Laurel Braitman, the author of “Animal Madness,” said pets have deeper emotional lives than most of us give them credit for.
“I think it’s really safe to say that other animals, particularly dogs, can be happy and sad and anxious and fearful,” she said. “The problem is that, just like with us, we often turn to the drugs as the first line of treating the problem and I think that’s the mistake.”
Braitman, who gave a TED Talk on the subject, believes medication is often a last straw before owners give up the animal.
“I think the medication is often times a last ditch effort before bringing a dog or a cat to the pound and possibly euthanasia,” she said. “So if you use medication as a way of keeping an animal in a home so they don’t have to be re-homed or relinquished or put down, it’s a fantastic final option.”
Aside from behavioral medication, Salinger also takes Hachi to local trainer Erica Lieberman Wittenberg because in addition to the Prozac, Hachi needs “constant reinforcement and training,” she said.
Lieberman Wittenberg said medication can help but it doesn’t always solve anxiety problems in pets.

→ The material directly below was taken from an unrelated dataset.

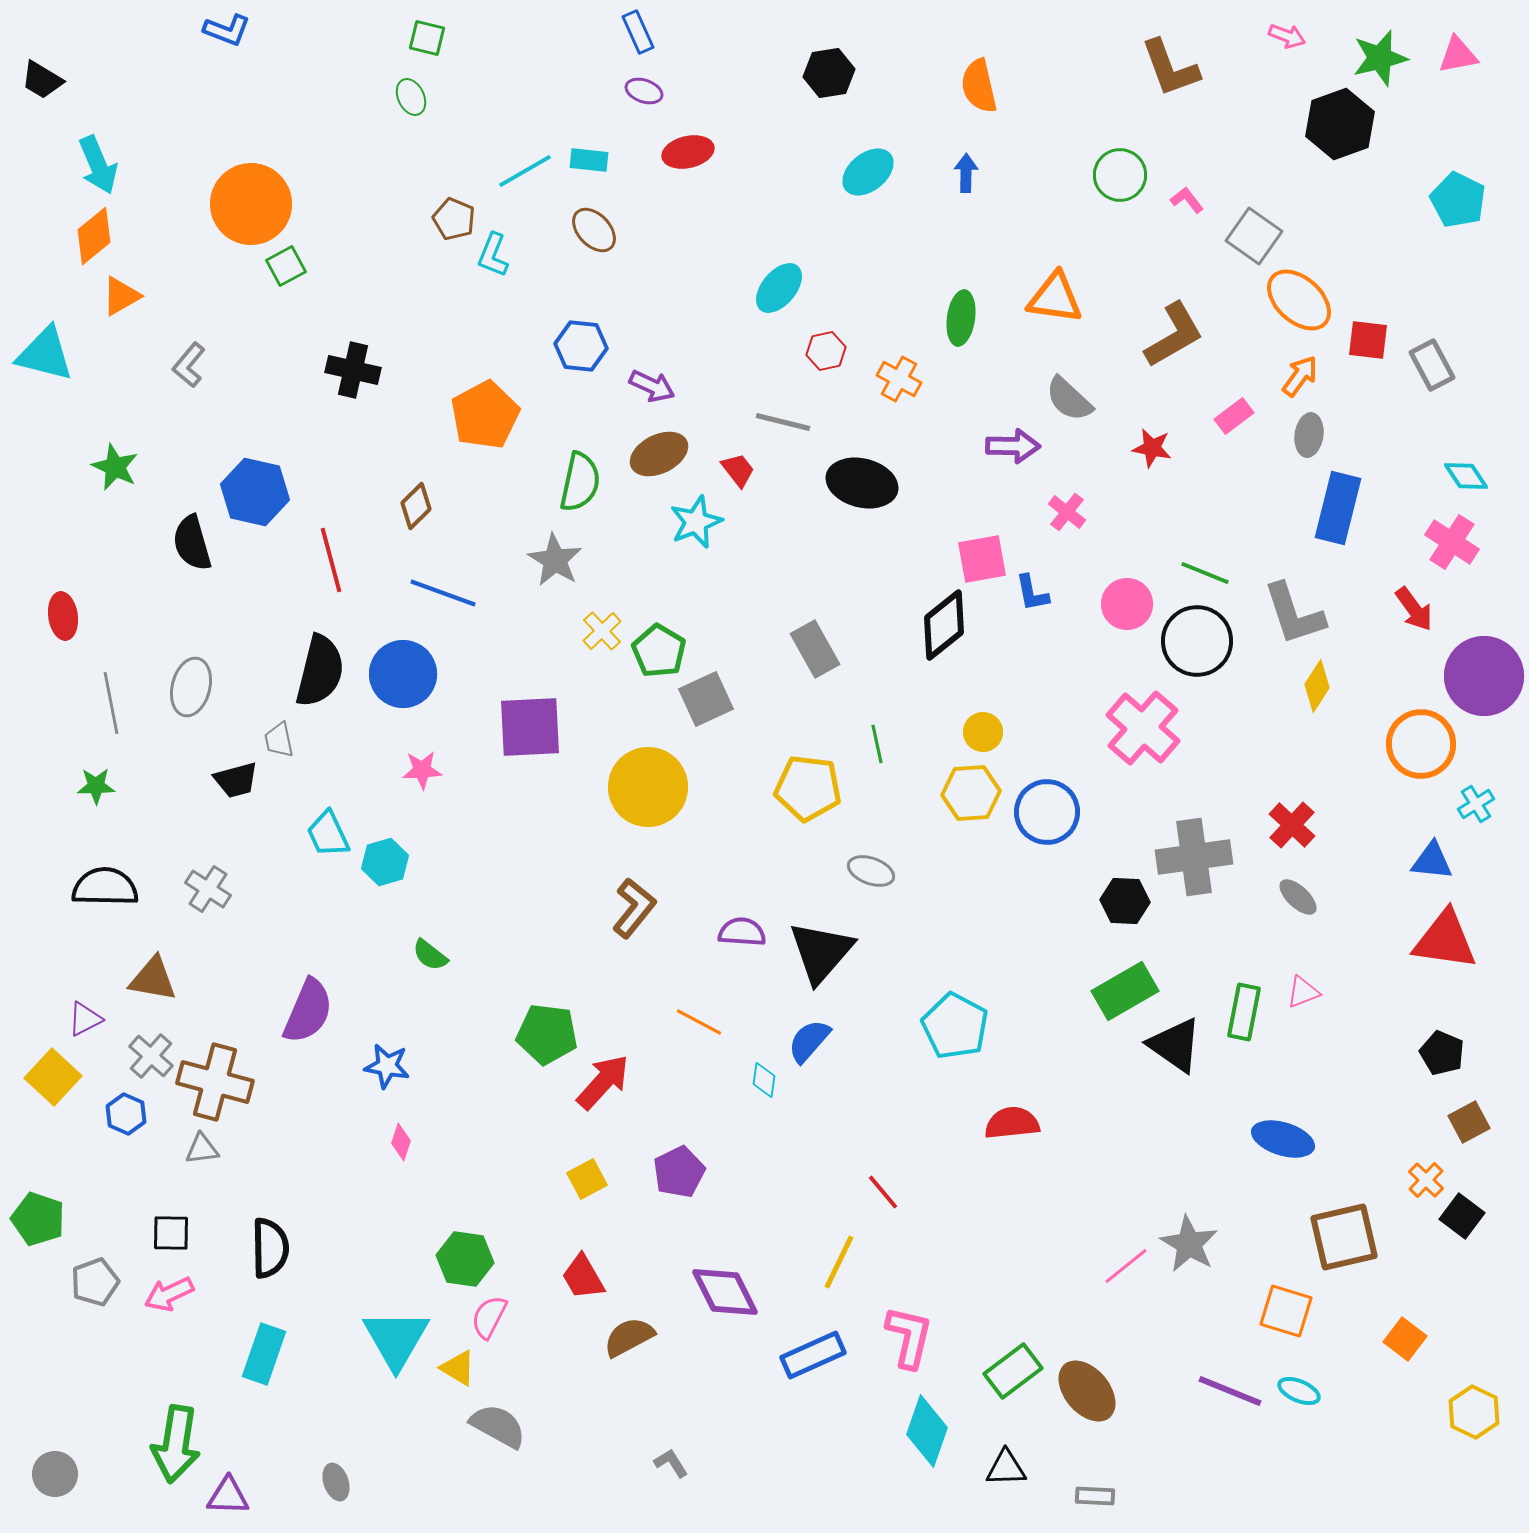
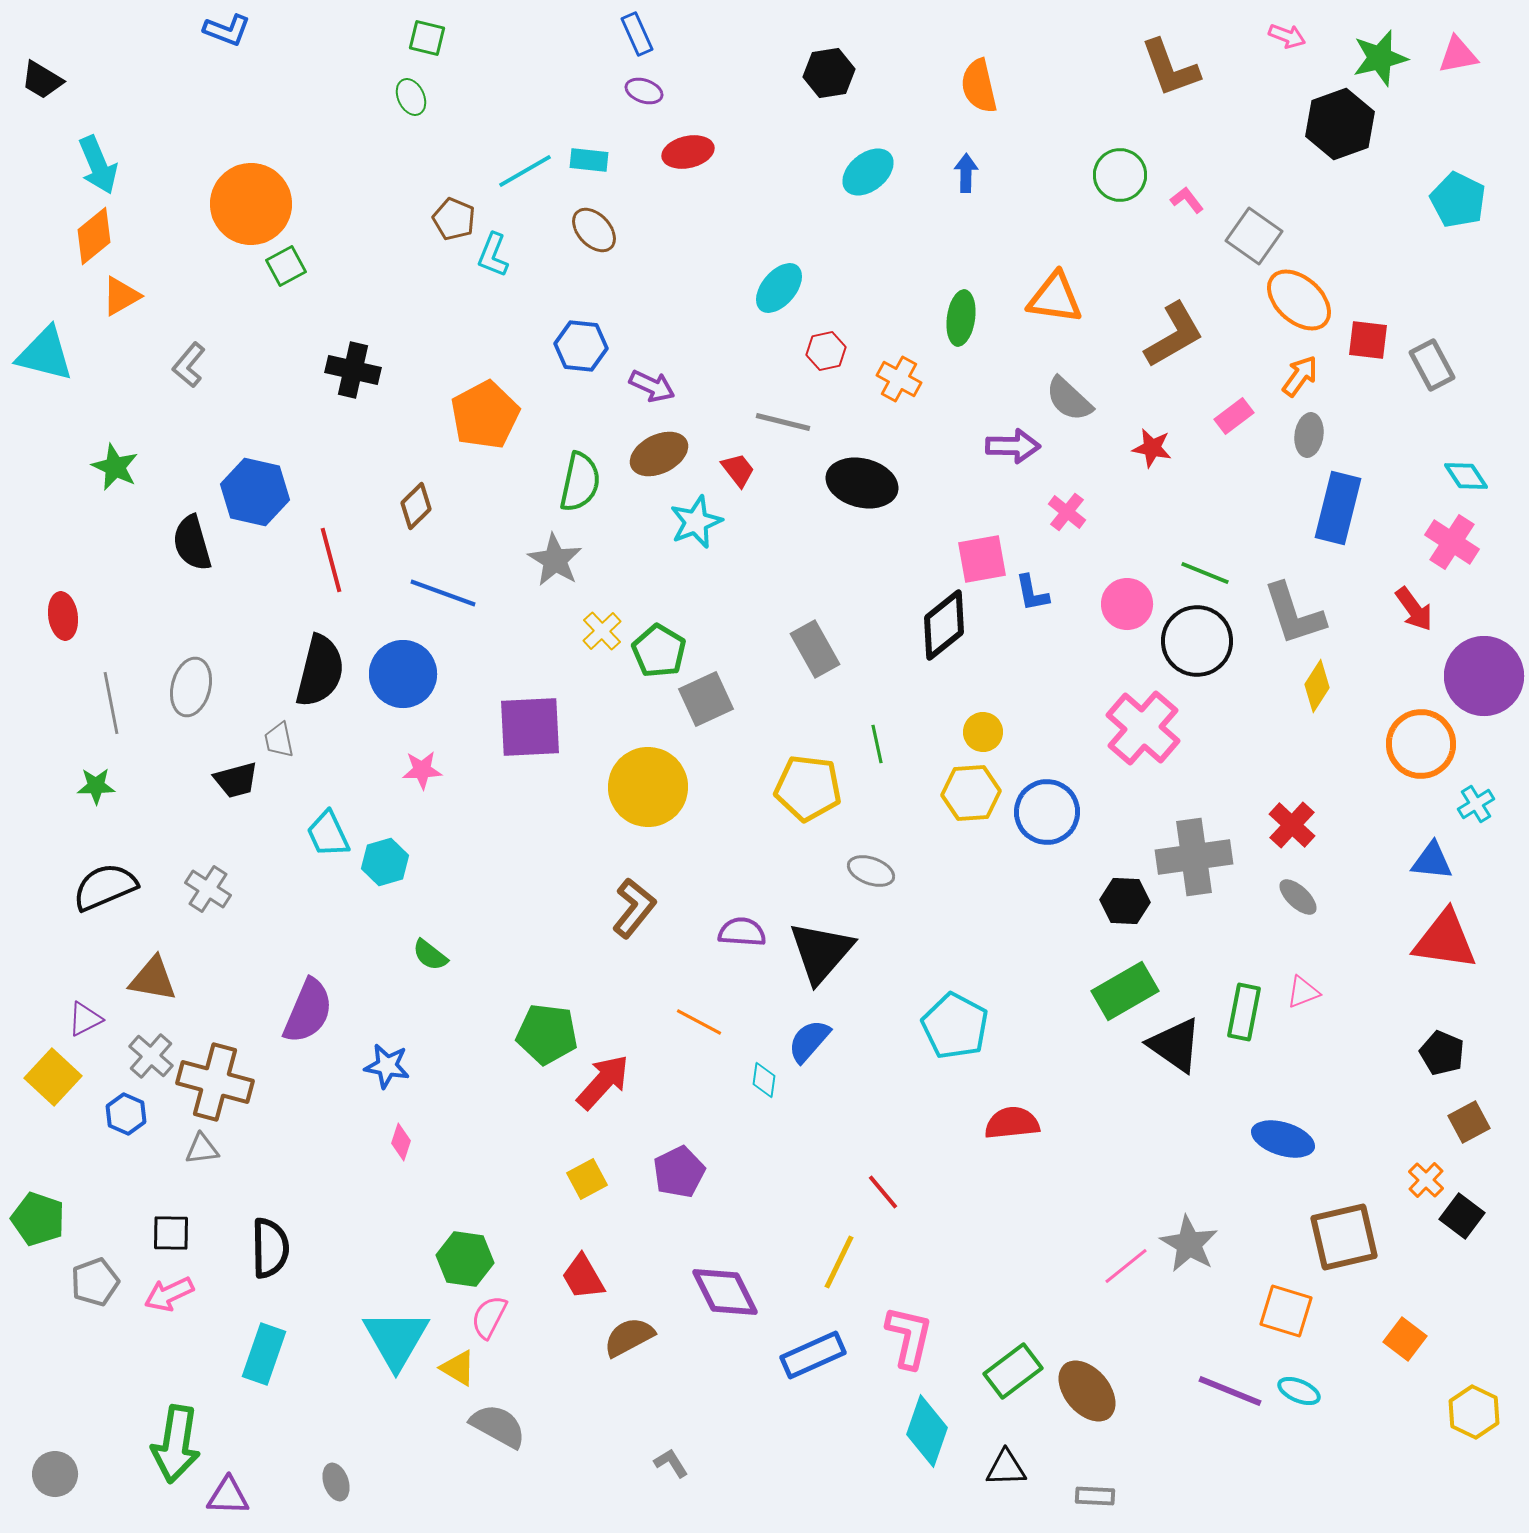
blue rectangle at (638, 32): moved 1 px left, 2 px down
black semicircle at (105, 887): rotated 24 degrees counterclockwise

“It’s a scary thing. This is a brain altering medication and that’s a really scary thing,” Lieberman Wittenberg said. “We don’t want to change the rest of him. That’s the hard part.”
But for Anne-Marie Resor’s dog Albert, a 3-year-old coton de tulear, medication seems to greatly help his mental health. Without it, Resor says Albert becomes severely anxious when they leave their apartment near Central Park.

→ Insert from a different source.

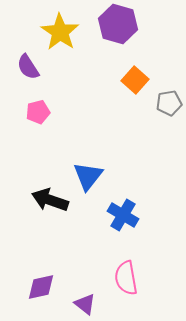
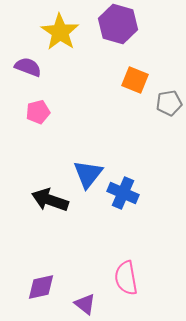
purple semicircle: rotated 144 degrees clockwise
orange square: rotated 20 degrees counterclockwise
blue triangle: moved 2 px up
blue cross: moved 22 px up; rotated 8 degrees counterclockwise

“When I take him for a walk he’s so nervous,” Resor said. “He looks from right to left, his tail is down...he’ll just stop and freeze and be trembling very strongly. It makes you want to give him a drink or something. It’s not his will against mine. It’s just that he is not well.”
After a series of failed behavior treatments, Albert was diagnosed with extreme anxiety and prescribed Prozac. But that diagnosis didn’t come cheap -- she estimates she’s spent upwards of $5,000 dealing with it.
“When the doctor recommended Prozac for Albert, I think I was probably a little relieved because I knew that Prozac really helped people and I knew that Albert really needed help,” Resor said.
After taking the medication, Resor said Albert, while still skittish, is now finally able to make it through a walk in Central Park. And Salinger also said she has seen a change for the better with Hachi.
“It’s tremendously helped,” Salinger said. “Prior to putting him on this medication he could not be alone more than two hours. It was unbearable for him. Once we put him on, he was slowly making more progress.”